◆ Available records ◆

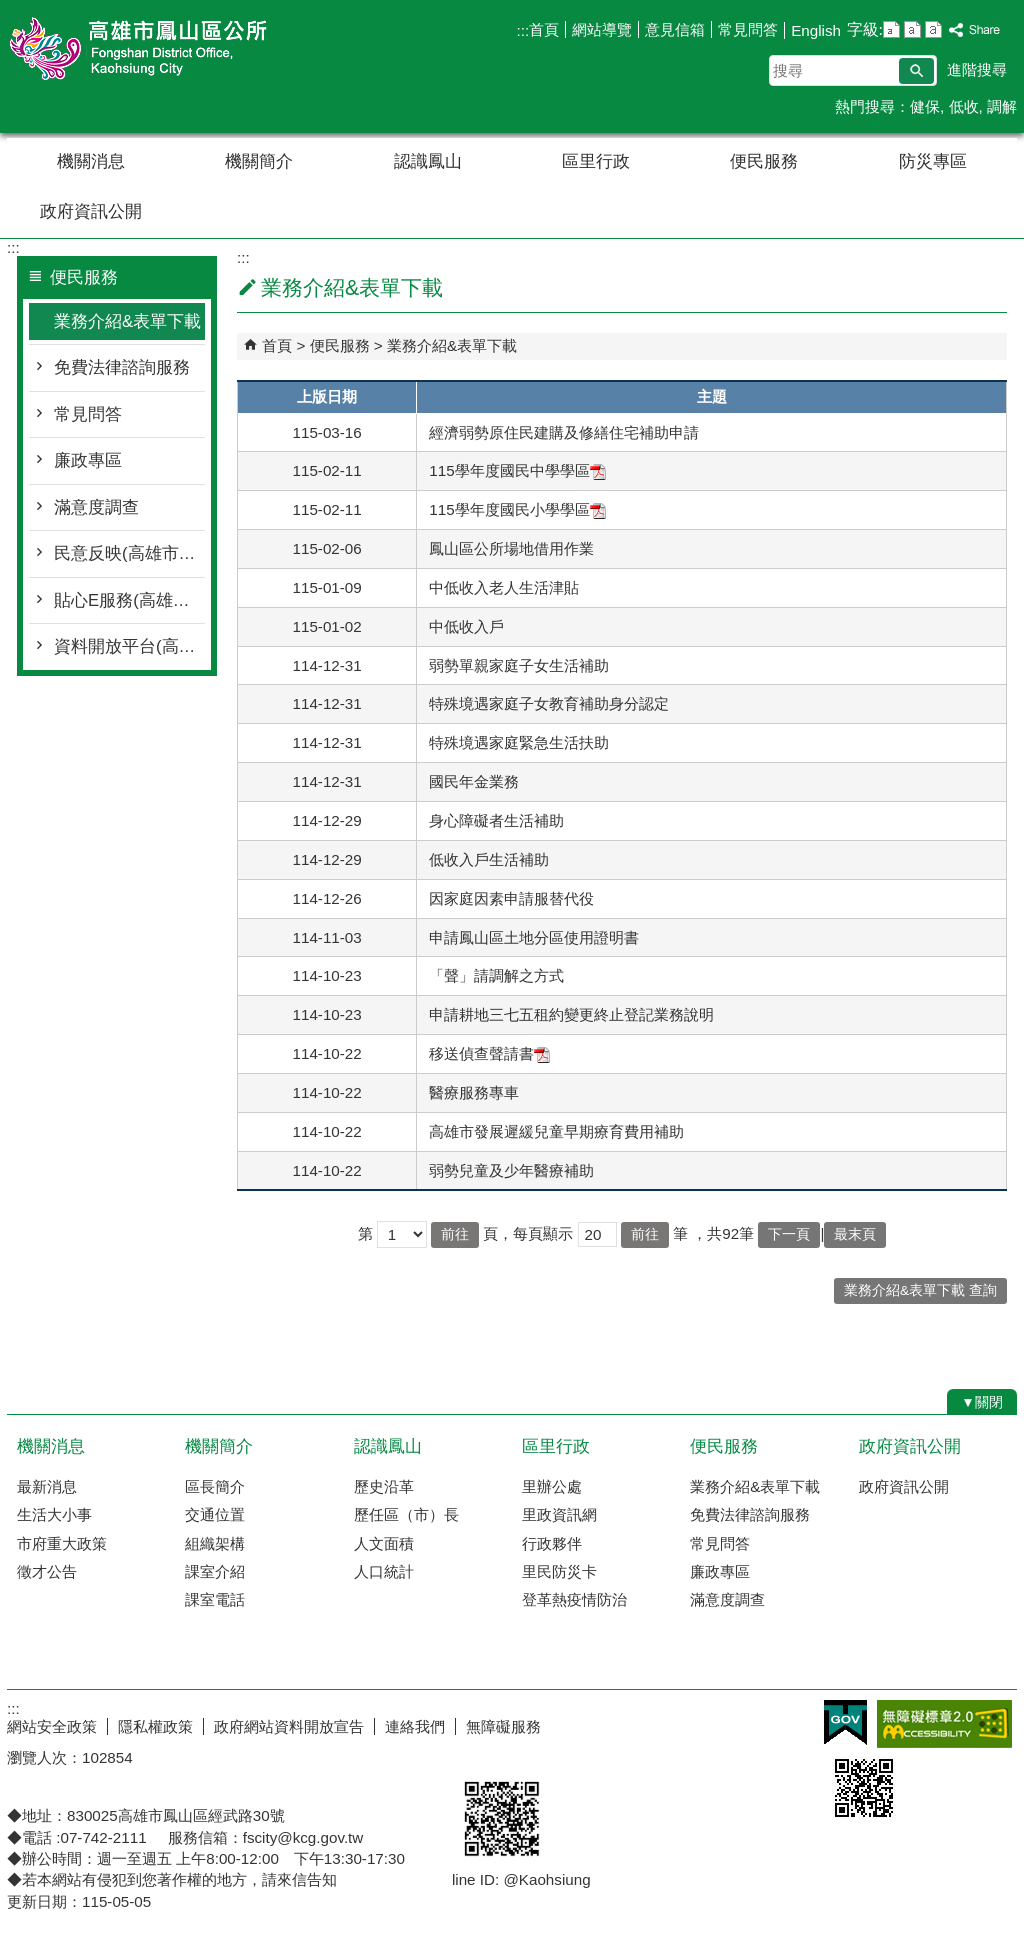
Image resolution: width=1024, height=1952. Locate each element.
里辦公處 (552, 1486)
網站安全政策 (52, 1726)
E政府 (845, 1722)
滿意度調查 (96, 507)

---

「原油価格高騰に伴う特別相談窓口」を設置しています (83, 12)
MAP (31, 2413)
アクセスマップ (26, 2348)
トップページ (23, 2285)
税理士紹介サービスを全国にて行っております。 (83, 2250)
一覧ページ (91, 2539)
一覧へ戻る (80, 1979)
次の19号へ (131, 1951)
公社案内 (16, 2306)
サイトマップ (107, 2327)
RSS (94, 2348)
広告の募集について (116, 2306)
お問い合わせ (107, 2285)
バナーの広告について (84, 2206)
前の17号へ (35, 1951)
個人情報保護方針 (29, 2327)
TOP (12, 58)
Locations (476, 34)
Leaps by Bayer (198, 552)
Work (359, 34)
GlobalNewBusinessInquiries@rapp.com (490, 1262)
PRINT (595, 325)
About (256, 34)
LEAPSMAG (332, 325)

* * *

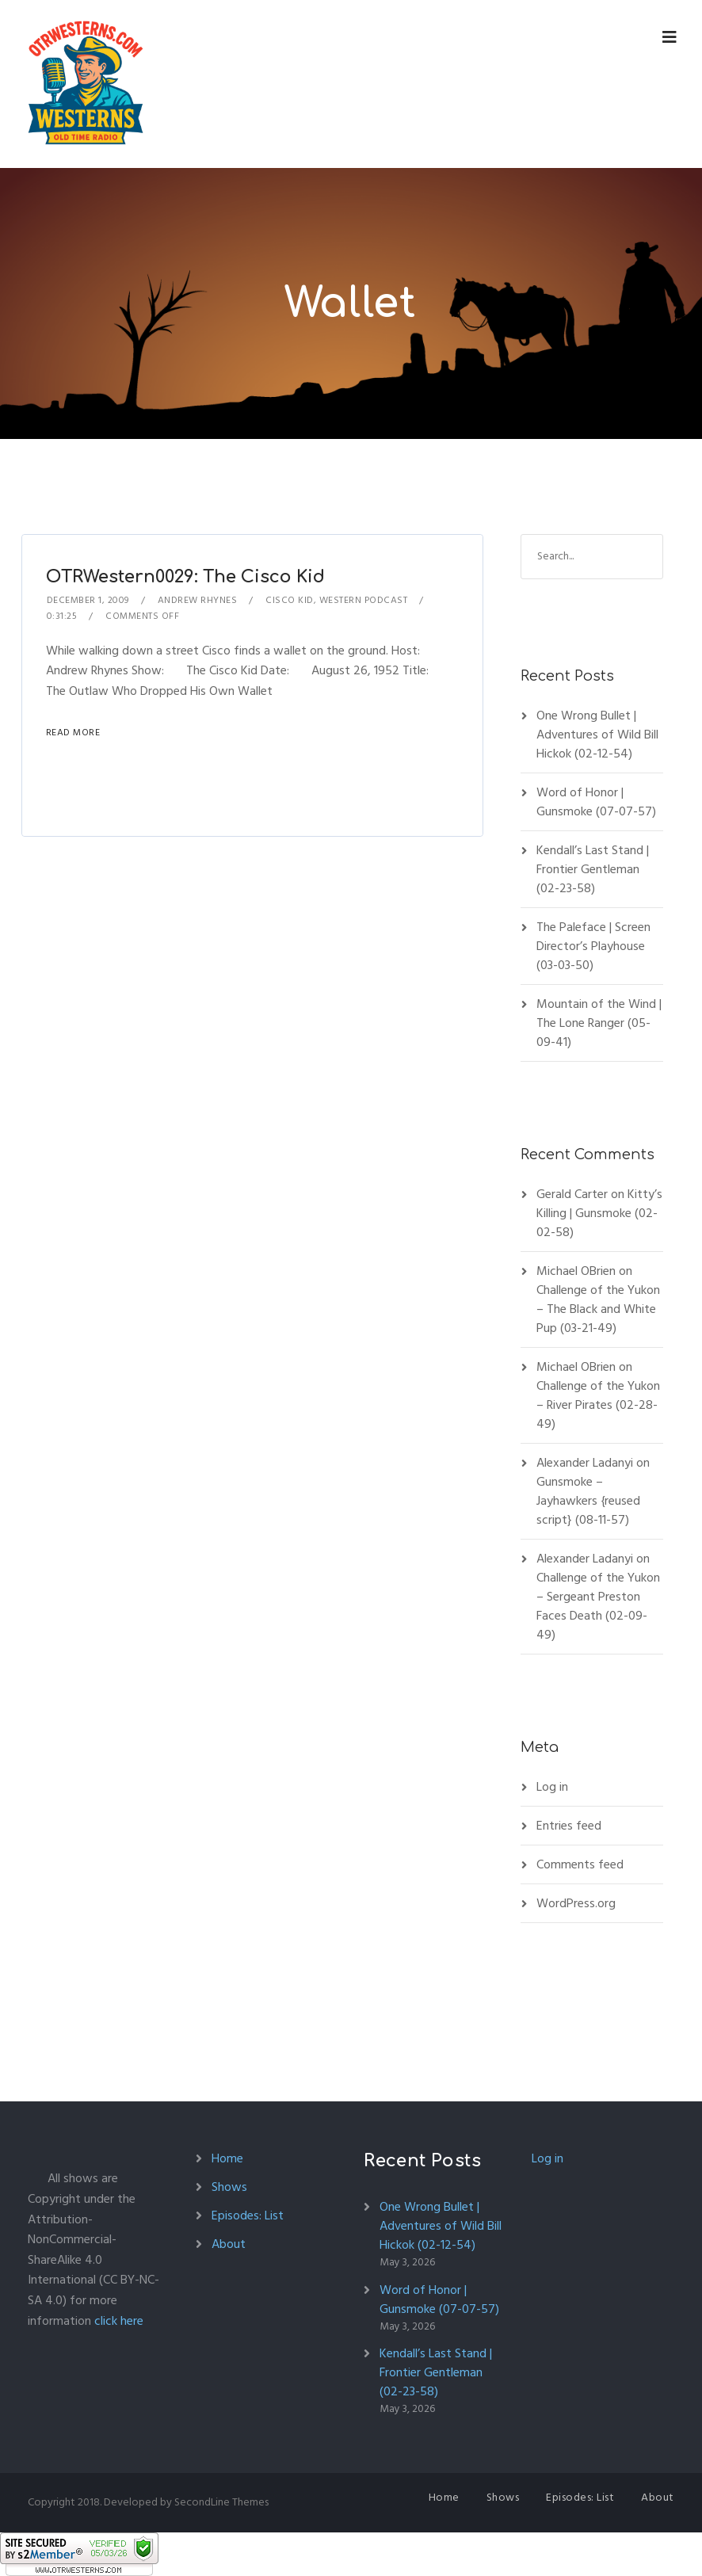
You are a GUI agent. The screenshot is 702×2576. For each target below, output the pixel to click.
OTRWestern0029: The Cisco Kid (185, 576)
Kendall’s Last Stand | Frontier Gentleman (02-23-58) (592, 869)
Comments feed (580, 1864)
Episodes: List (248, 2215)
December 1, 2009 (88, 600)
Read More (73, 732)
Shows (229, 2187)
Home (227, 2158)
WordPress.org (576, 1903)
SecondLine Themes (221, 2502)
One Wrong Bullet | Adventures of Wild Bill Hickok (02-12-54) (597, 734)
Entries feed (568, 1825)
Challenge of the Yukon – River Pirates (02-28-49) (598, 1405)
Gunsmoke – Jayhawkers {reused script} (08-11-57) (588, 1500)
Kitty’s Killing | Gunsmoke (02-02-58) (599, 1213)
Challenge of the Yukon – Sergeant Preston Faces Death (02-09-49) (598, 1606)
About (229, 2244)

◆ Task brief ◆
Show, from the material above, each line that includes the string "Challenge".

◆ Answer section ◆
Challenge of the Yukon – River Pirates (02-28-49) (598, 1405)
Challenge of the Yukon – Sergeant Preston Faces Death (02-09-49) (598, 1606)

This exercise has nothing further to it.